# Ruperra Castle (Nr. Caerphilly)



## Cardiff1927 (Aug 4, 2010)

What I learn't today.... Do NOT wear shorts, whatever the weather and buy an OS map of the area... Do NOT rely on directions by memory.

Also, I got covered in wet tar/non-drying paint!!

Anyway, history; http://www.ruperra.org.uk/


My way in....






Saw her through the trees....





South entrance....










Fireplace....





Timber....










Inside...










Pond....





Stable area....





Stables....





Goodbye.... for now.


----------



## smileysal (Aug 5, 2010)

oooooooooooooooh I like. Looking at the history of Ruperra Castle, it was built by Sir Thomas Morgan, so now wondering if he and they were relatives of mine (my family are Bowen's and Morgan's  ).

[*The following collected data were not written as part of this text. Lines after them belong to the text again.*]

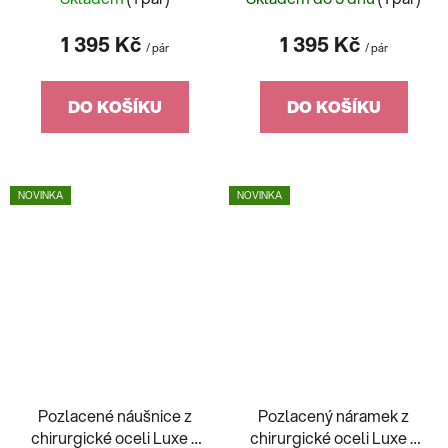
7473Y00
1 395 Kč
1 395 Kč
/ pár
/ pár
DO KOŠÍKU
DO KOŠÍKU
NOVINKA
NOVINKA
Pozlacené náušnice z
Pozlacený náramek z
chirurgické oceli Luxe s
chirurgické oceli Luxe s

History of the castle to be found here.

http://www.ruperra.org.uk/

 Sal


----------



## Foxylady (Aug 5, 2010)

Nice explore, Cardiff. Some lovely details remaining. 

It always makes me chuckle when people explore in shorts.


----------



## cardiffrail (Aug 5, 2010)

Lovely report, thank you. Never had time for that one when I still lived in Cardiff.


----------



## klempner69 (Aug 5, 2010)

Very nice indeedy..you didnt dissappoint eh!


----------



## chelle (Aug 6, 2010)

*ruperra castle*

When u gonna take me stu......its looks lovely & i need to see it 
Thanx for the pics cardiff


----------



## chaoticreason (Aug 7, 2010)

Tar very much for these gorgeous pictures.
Of all my favorite places to visit,number one on the list has to be derelict old mansions... this grand old seat certainly fits that bill down to a tee,what a wonderful place!
Somewhat sad though; that this great edifice is almost certainly never going to be restored in anyway,atleast I assume so (hope I am wrong)
But as it stands now,it is a truly romantic gem of the forever diminishing stock of great aristocratic seats. 
Love the shots... many thanks.


----------



## J_a_t_33 (Aug 8, 2010)

Wow what an awesome place!!

Anymore pics?


----------



## lizzibear (Aug 8, 2010)

Cracking shot of the plants climbing up the walls. What a lovely place.


----------



## sheep2405 (Sep 10, 2010)

Latest news, nice if you got £1.5 million lol

http://www.southwalesargus.co.uk/news/8384002.Ruined_castle_goes_on_market_for___1_5_million/


----------



## suzy32 (Aug 8, 2021)

lovely photos .. does anyone know whats going on with the castle now has it been sold? or is it still doable fallen in love with this place would love to see it at the end of the month


----------



## BikinGlynn (Aug 9, 2021)

suzy32 said:


> lovely photos .. does anyone know whats going on with the castle now has it been sold? or is it still doable fallen in love with this place would love to see it at the end of the month



Its privately owned by the people living in the house next to it. They use the stable block too.
They are not very approachable either & dont take kindly to anyone going in.
Its a real shame they have something like that & are happy to let it crumble


----------